Give the count of lines in the entries that include "razy", and write nothing besides it.

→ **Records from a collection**
• • •

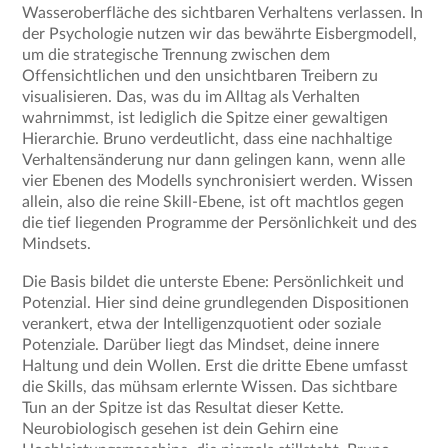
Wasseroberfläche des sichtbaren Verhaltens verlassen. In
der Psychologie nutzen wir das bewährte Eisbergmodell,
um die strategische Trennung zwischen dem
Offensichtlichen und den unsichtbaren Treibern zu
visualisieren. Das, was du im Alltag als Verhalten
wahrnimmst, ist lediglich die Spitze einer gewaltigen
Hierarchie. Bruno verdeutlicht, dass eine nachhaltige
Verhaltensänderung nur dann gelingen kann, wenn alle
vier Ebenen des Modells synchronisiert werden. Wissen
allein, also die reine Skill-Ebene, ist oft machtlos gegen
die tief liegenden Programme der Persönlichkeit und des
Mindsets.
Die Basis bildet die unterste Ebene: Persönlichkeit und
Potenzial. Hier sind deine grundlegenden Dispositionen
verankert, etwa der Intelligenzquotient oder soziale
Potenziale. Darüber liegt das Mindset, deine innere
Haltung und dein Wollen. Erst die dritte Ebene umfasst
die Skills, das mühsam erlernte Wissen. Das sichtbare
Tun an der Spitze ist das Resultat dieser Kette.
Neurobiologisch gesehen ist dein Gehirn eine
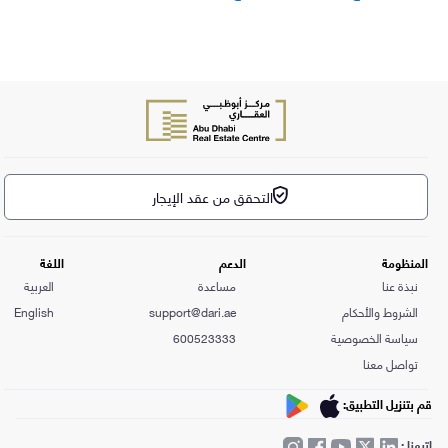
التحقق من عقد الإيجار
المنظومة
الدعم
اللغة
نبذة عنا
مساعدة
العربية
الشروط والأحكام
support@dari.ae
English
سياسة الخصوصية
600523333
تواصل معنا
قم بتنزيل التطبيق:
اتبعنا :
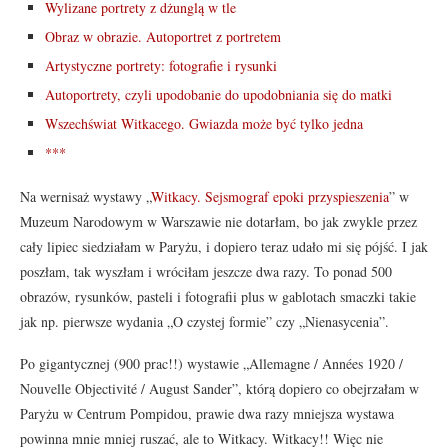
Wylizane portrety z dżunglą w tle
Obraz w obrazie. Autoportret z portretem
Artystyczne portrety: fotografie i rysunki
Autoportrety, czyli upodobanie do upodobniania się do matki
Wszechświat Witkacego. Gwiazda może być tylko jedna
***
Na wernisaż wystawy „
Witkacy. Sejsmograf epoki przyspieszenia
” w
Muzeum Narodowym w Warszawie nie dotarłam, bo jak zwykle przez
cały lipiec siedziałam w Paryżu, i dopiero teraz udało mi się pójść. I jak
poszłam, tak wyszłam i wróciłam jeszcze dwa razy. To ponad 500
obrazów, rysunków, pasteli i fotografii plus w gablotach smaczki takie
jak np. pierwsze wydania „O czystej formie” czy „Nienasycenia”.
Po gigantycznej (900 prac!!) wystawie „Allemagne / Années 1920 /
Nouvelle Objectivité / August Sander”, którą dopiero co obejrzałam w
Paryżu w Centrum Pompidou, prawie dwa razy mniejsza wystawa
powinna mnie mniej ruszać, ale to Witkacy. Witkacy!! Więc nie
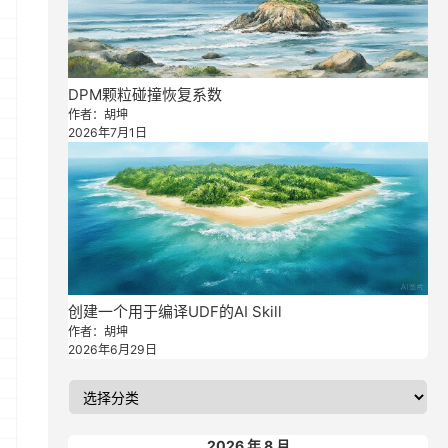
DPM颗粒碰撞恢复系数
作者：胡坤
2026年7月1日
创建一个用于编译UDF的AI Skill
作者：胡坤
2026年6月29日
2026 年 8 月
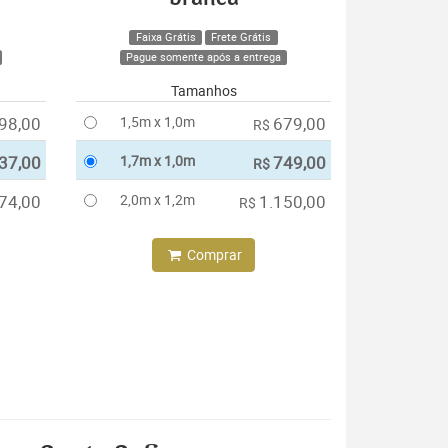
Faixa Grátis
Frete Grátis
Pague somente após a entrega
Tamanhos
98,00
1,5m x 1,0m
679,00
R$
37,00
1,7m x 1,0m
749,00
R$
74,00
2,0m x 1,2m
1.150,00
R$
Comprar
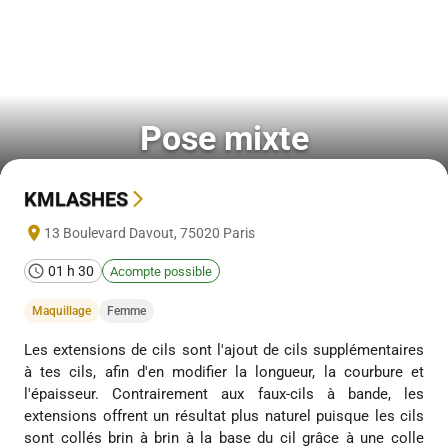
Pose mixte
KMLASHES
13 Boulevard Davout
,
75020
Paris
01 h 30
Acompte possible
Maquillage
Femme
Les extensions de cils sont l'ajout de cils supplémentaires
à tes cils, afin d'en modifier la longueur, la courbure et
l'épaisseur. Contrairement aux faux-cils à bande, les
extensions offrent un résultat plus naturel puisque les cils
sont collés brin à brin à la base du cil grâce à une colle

• • •

→ **Exercise answer**
2